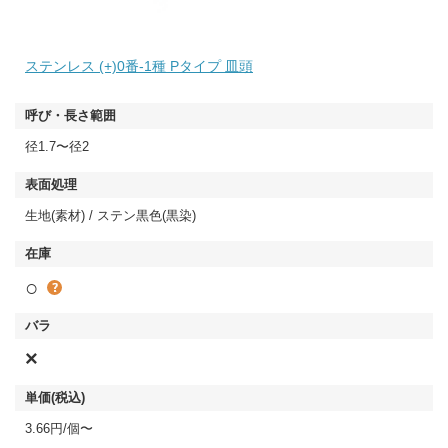
ステンレス (+)0番-1種 Pタイプ 皿頭
径1.7〜径2
生地(素材) / ステン黒色(黒染)
○
×
3.66円/個〜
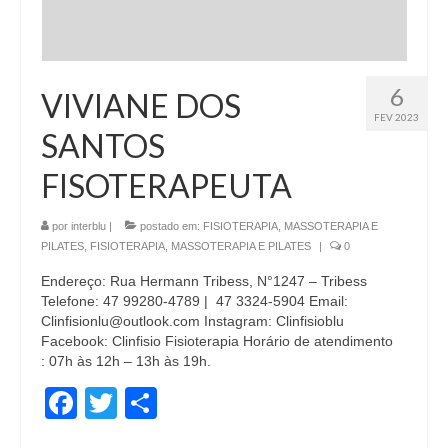
6
VIVIANE DOS
FEV 2023
SANTOS
FISOTERAPEUTA
por
interblu
|
postado em:
FISIOTERAPIA, MASSOTERAPIA E
PILATES
,
FISIOTERAPIA, MASSOTERAPIA E PILATES
|
0
Endereço: Rua Hermann Tribess, N°1247 – Tribess
Telefone: 47 99280-4789 | 47 3324-5904 Email:
Clinfisionlu@outlook.com Instagram: Clinfisioblu
Facebook: Clinfisio Fisioterapia Horário de atendimento
: 07h às 12h – 13h às 19h.
Facebook
Twitter
Share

○ ○ ○ ○

THE PROBLEM: When a picture appears in the material, please pass over it while retyping the rest exactly.

SOLUTION TO THE PROBLEM:
ステンレス (+)0番-1種 Pタイプ 皿頭
径1.7〜径2
生地(素材) / ステン黒色(黒染)
○
×
3.66円/個〜
6
VIVIANE DOS
FEV 2023
SANTOS
FISOTERAPEUTA
por
interblu
|
postado em:
FISIOTERAPIA, MASSOTERAPIA E
PILATES
,
FISIOTERAPIA, MASSOTERAPIA E PILATES
|
0
Endereço: Rua Hermann Tribess, N°1247 – Tribess
Telefone: 47 99280-4789 | 47 3324-5904 Email:
Clinfisionlu@outlook.com Instagram: Clinfisioblu
Facebook: Clinfisio Fisioterapia Horário de atendimento
: 07h às 12h – 13h às 19h.
Facebook
Twitter
Share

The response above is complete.